This is a fried snack my mom prefers to do for festivals, to pack for my brothers and for me when we leave to our hostels (during college days) and when we go on a long journey in holidays. Also great for an evening snacks. This is my modified version of the recipe whereas my mom soaks and grinds rice freshly in a wet grinder and add dall powder to it.
Ingredients:
Rice flour- 4 cups
Fried gram dall flour/ chutney dall flour – 1 cup
Gram dall- 1 cup
Butter- 2 tbsp (or) Heated and cooled canola oil- 2 tbsp
Dry chillies- 8 no
Garlic – 10 pods
Asfoetida- 1/4 tsp
Cumin seeds- 1 tsp (optional)
Sesame seeds- 1tsp (optional)
Salt – 2 tsp
Oil – sufficient to deep fry
Method:
Soak the gram dall in water for 1/2 hour.
Grind the dry chillies first in a blender.
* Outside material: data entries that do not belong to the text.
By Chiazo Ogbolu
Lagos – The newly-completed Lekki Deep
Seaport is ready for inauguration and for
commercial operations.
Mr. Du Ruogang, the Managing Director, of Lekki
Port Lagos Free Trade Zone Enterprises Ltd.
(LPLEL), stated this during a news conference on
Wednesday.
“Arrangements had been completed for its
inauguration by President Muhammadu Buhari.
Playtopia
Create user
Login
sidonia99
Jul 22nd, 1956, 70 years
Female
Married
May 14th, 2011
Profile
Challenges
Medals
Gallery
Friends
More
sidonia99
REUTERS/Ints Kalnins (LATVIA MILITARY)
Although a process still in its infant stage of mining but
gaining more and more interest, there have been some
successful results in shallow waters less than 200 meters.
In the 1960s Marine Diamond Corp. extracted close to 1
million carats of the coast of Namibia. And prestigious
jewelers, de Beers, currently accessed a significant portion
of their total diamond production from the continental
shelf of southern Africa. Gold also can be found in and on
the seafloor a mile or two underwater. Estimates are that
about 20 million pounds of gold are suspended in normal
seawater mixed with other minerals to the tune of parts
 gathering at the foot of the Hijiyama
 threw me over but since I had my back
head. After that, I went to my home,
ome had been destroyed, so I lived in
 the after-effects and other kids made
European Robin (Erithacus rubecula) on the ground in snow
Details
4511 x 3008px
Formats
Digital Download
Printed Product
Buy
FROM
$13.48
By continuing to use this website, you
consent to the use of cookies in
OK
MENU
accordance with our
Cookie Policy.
Add peeled garlic pods next and fried gram dall atlast. Measure this flour and for 1 cup of this flour add 4 cups of rice flour. Take them in a large bowl, add salt, asfoetida, cumin seeds, sesame seeds and drained chana/gram dall. Mix the dry ingredients with the butter without any crumbles, and add water slowly . Mix till you can make a ball out of it. The dough will be like chapathi dough except for the elasticity.
Heat the oil in a wide bottom kadai so you get the maximum surface area to do large batches of frying. Also ensure you heat good amount of oil .Whne you take smaller quantity, the oil gets heated up easily and regulating the temperature will be a tedious job by itself.
Back home, my mom gets help from her house maids when one fries and others do the pressing. They spread a Dhoti (veshti) on the floor and take a small ball of the dough and press it on the dhoti by greased hands to get a thin round disc. When a batch is ready , it is fried in oil, on the both sides, till it turns golden yellow color. They are then drained and cooled before packing in air tight containers.
Here in USA, I am a single woman army, so, I go for smaller batches of frying. I have no enough floor space in the kitchen and moreover my kids have no patience in seeing me work on the floor. So, I cut the edges of a few ziploc bags and pressed the dough in between the sheets. Since you do it like a sandwich, the thattais do not dry that fast and you need no oil for your hands.